┏━━

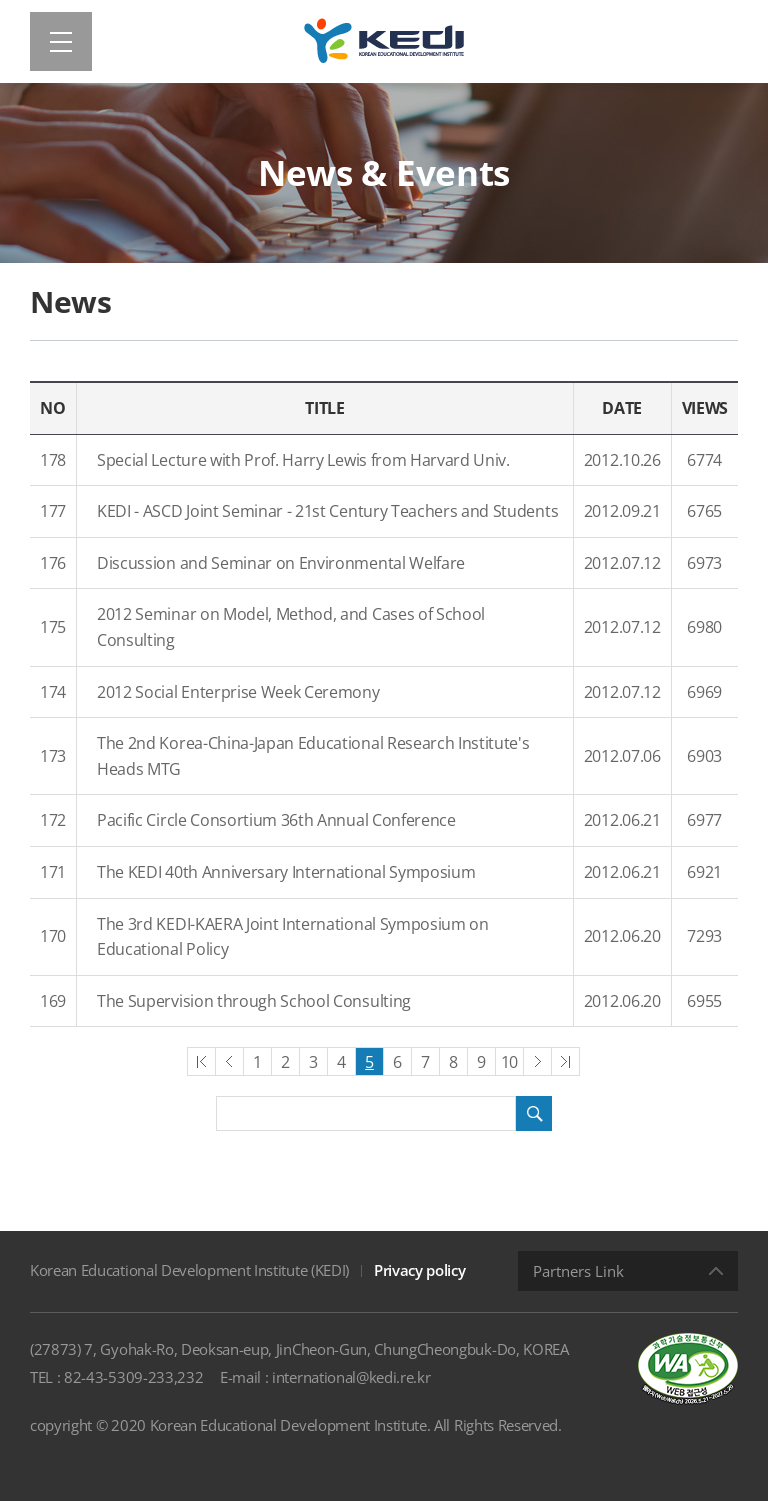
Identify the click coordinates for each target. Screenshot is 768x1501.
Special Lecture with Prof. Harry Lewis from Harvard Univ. (303, 460)
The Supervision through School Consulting (254, 1001)
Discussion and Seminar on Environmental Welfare (281, 563)
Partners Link (578, 1271)
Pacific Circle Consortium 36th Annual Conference (276, 820)
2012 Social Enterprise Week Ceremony (238, 692)
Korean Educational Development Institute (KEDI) (189, 1270)
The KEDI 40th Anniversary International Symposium (286, 872)
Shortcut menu (0, 0)
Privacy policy (420, 1270)
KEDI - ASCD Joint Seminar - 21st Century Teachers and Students (327, 511)
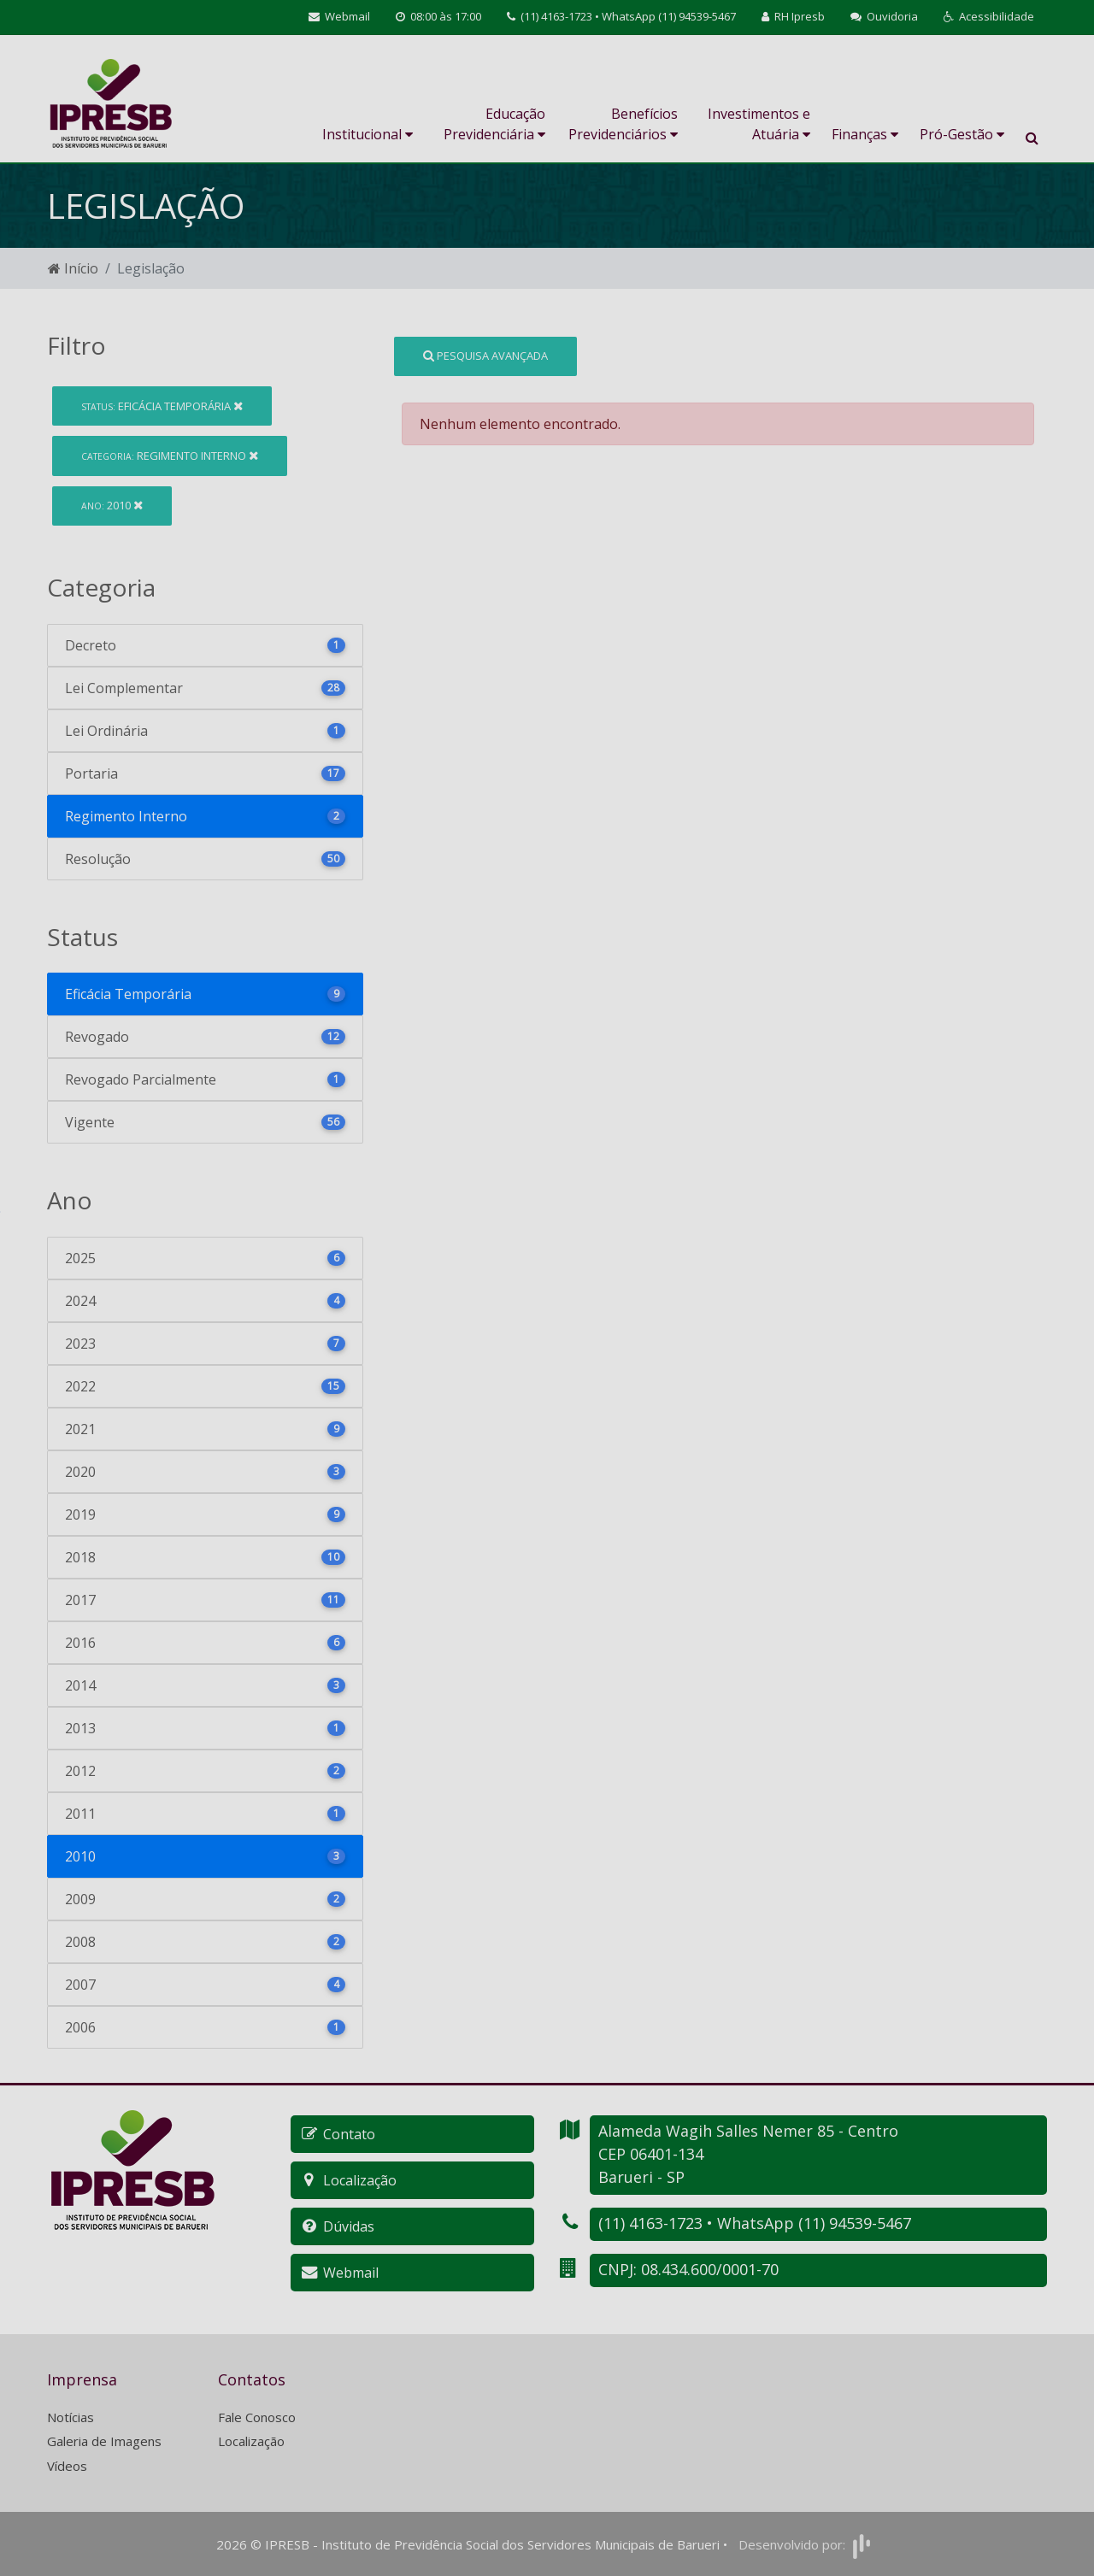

┗━━

What to produce >> Write out the lines of the listing from the one that holds "Discussion and Seminar" to the very last line, both included, exactly as they appear and without any pictures.

Output of the exercise >>
Discussion and Seminar on Environmental Welfare (281, 563)
Partners Link (578, 1271)
Pacific Circle Consortium 36th Annual Conference (276, 820)
2012 Social Enterprise Week Ceremony (238, 692)
Korean Educational Development Institute (KEDI) (189, 1270)
The KEDI 40th Anniversary International Symposium (286, 872)
Shortcut menu (0, 0)
Privacy policy (420, 1270)
KEDI - ASCD Joint Seminar - 21st Century Teachers and Students (327, 511)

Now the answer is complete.